The records START
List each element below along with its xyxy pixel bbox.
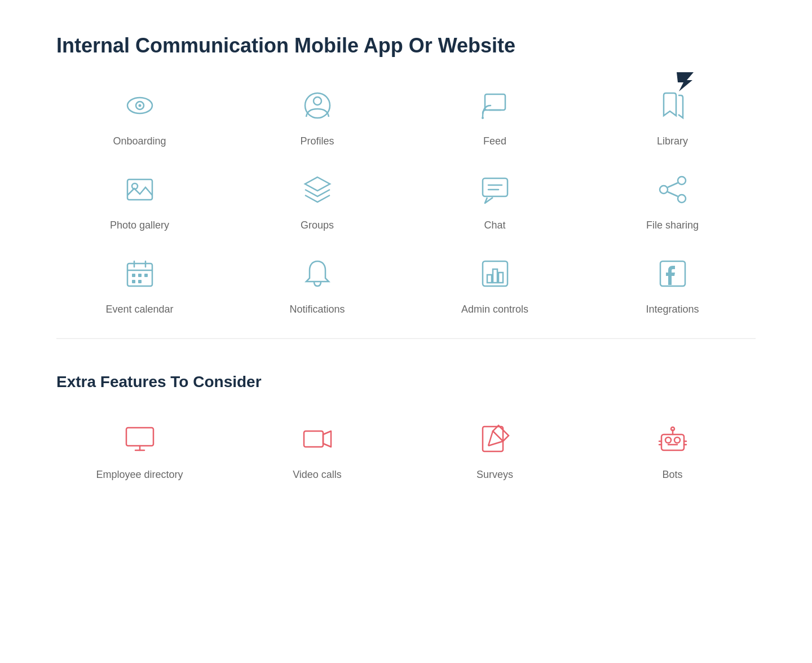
primary-features-grid: Onboarding Profiles Feed Library Photo g… bbox=[56, 86, 756, 315]
feature-label-notifications: Notifications bbox=[289, 304, 345, 315]
edit-icon bbox=[475, 419, 515, 459]
svg-point-40 bbox=[674, 437, 680, 443]
feature-label-chat: Chat bbox=[484, 219, 505, 231]
feature-label-file-sharing: File sharing bbox=[646, 219, 699, 231]
feature-item-groups: Groups bbox=[234, 170, 400, 231]
svg-rect-23 bbox=[144, 274, 148, 277]
section2-title: Extra Features To Consider bbox=[56, 373, 756, 391]
svg-point-4 bbox=[314, 97, 321, 105]
share-icon bbox=[653, 170, 692, 209]
svg-line-36 bbox=[488, 431, 493, 446]
feature-label-surveys: Surveys bbox=[476, 469, 513, 481]
chat-icon bbox=[475, 170, 515, 209]
brand-logo bbox=[671, 68, 699, 98]
svg-rect-29 bbox=[498, 273, 503, 283]
video-icon bbox=[298, 419, 337, 459]
feature-item-onboarding: Onboarding bbox=[56, 86, 223, 147]
facebook-icon bbox=[653, 254, 692, 293]
feature-item-integrations: Integrations bbox=[589, 254, 756, 315]
svg-rect-27 bbox=[487, 275, 492, 283]
bell-icon bbox=[298, 254, 337, 293]
bar-chart-icon bbox=[475, 254, 515, 293]
svg-point-14 bbox=[678, 195, 686, 203]
image-icon bbox=[120, 170, 160, 209]
svg-point-6 bbox=[482, 117, 484, 119]
svg-rect-34 bbox=[304, 431, 323, 447]
feature-label-groups: Groups bbox=[301, 219, 334, 231]
svg-line-37 bbox=[488, 441, 503, 446]
svg-rect-9 bbox=[483, 178, 508, 196]
svg-point-2 bbox=[138, 104, 141, 107]
feature-item-feed: Feed bbox=[412, 86, 578, 147]
feature-label-feed: Feed bbox=[483, 135, 506, 147]
svg-rect-28 bbox=[493, 269, 497, 283]
layers-icon bbox=[298, 170, 337, 209]
svg-point-13 bbox=[660, 186, 668, 194]
svg-rect-5 bbox=[485, 94, 505, 110]
svg-line-16 bbox=[668, 192, 678, 196]
svg-rect-38 bbox=[661, 434, 684, 450]
feature-item-file-sharing: File sharing bbox=[589, 170, 756, 231]
monitor-icon bbox=[120, 419, 160, 459]
svg-rect-25 bbox=[138, 280, 142, 283]
page-title: Internal Communication Mobile App Or Web… bbox=[56, 34, 756, 58]
svg-rect-31 bbox=[126, 428, 153, 446]
svg-point-12 bbox=[678, 177, 686, 185]
svg-rect-7 bbox=[127, 179, 152, 200]
feature-item-photo-gallery: Photo gallery bbox=[56, 170, 223, 231]
feature-label-library: Library bbox=[657, 135, 688, 147]
feature-item-admin-controls: Admin controls bbox=[412, 254, 578, 315]
svg-rect-22 bbox=[138, 274, 142, 277]
feature-label-bots: Bots bbox=[662, 469, 682, 481]
eye-icon bbox=[120, 86, 160, 125]
feature-label-employee-directory: Employee directory bbox=[96, 469, 183, 481]
calendar-icon bbox=[120, 254, 160, 293]
feature-item-video-calls: Video calls bbox=[234, 419, 400, 481]
svg-point-43 bbox=[671, 427, 674, 431]
feature-label-profiles: Profiles bbox=[300, 135, 334, 147]
feature-item-chat: Chat bbox=[412, 170, 578, 231]
extra-features-grid: Employee directory Video calls Surveys B… bbox=[56, 419, 756, 481]
feature-label-onboarding: Onboarding bbox=[113, 135, 166, 147]
feature-item-event-calendar: Event calendar bbox=[56, 254, 223, 315]
feature-label-video-calls: Video calls bbox=[293, 469, 342, 481]
feature-label-event-calendar: Event calendar bbox=[105, 304, 173, 315]
feature-label-photo-gallery: Photo gallery bbox=[110, 219, 169, 231]
svg-point-39 bbox=[665, 437, 671, 443]
feature-item-employee-directory: Employee directory bbox=[56, 419, 223, 481]
person-circle-icon bbox=[298, 86, 337, 125]
svg-line-15 bbox=[668, 183, 678, 187]
bot-icon bbox=[653, 419, 692, 459]
feature-item-notifications: Notifications bbox=[234, 254, 400, 315]
section-divider bbox=[56, 338, 756, 339]
svg-rect-21 bbox=[132, 274, 135, 277]
feature-label-admin-controls: Admin controls bbox=[461, 304, 528, 315]
feature-item-bots: Bots bbox=[589, 419, 756, 481]
svg-rect-24 bbox=[132, 280, 135, 283]
feature-item-surveys: Surveys bbox=[412, 419, 578, 481]
feature-item-profiles: Profiles bbox=[234, 86, 400, 147]
cast-icon bbox=[475, 86, 515, 125]
feature-label-integrations: Integrations bbox=[646, 304, 699, 315]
The records END
Work to complete:
All lines of the material that contain the word "Onboarding" should be listed.

Completed task:
primary-features-grid: Onboarding Profiles Feed Library Photo g… bbox=[56, 86, 756, 315]
feature-item-onboarding: Onboarding bbox=[56, 86, 223, 147]
feature-label-onboarding: Onboarding bbox=[113, 135, 166, 147]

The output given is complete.